Why Focus on Behavioral Expressions?

Behavioral symptoms generate more harmful consequences to patients and families than symptoms attributable to memory loss from cognitive decline”       — Professor Laura Gitlin

Behavioral expressions are considered to diminish the quality of life of people living with dementia (Samus et al., 2005). Specifically, these behaviors threaten the psychological and physical well-being of these individuals (Meghan et al., 2006). The impacts of these behavioral expressions on people experiencing them include more rapid progression of dementia, exacerbation of functional and cognitive deficits (Profenno & Tariot, 2004), mental health suffering, physical injuries, use of physical restraints, use of psychotropic medications (Lyketsos et al., 1999; Finkel, 1996) as well as increased dissatisfaction among other residents in long-term care homes (Maslow, 1994). Moreover, the behavioral expressions create difficulties in caring for residents with dementia and can place an enormous strain on formal direct care partners (Algase et al., 1997; Merrian et al., 1988). In fact, attempts to prevent behavioral expressions is often more distressing for care partners of people with dementia than addressing cognitive and functional deficits (Volicer, Hurley, & Blasi, 2003). Furthermore, behavioral expressions contribute significantly to health care costs (O’Brien, Shompe, and Caro, 2000) as well as to high costs due to increased use of psychotropic medications, hospitalizations, and emergency department visits (Finkel, 2000; Gedda & Rummans, 1999).
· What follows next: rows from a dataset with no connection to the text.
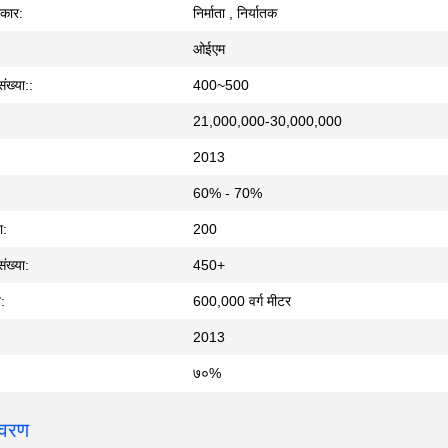
रकार:
निर्माता , निर्यातक
ओईएम
संख्या::
400~500
21,000,000-30,000,000
2013
60% - 70%
ा:
200
संख्या:
450+
:
600,000 वर्ग मीटर
2013
७०%
िवरण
  • The term “Behavioral Expressions” was suggested by the National Dementia Initiative in a White Paper called Dementia Care: The Quality Chasm (2013).

Other person-directed terms that should be considered include “Expressive Behaviors” (Dr. Allen Power), “Reactive Behaviors” (Dr. Paul Raia), and “Responsive Behaviors” (Lisa Loiselle).

For the rationale for using these terms, see my letter to the editor of JAMDA:

Caspi, E. (2013). Time for change: Persons with dementia and “behavioral expressions,” not “behavior symptoms.” Journal of the American Medical Directors Association, 14(10), 768-769.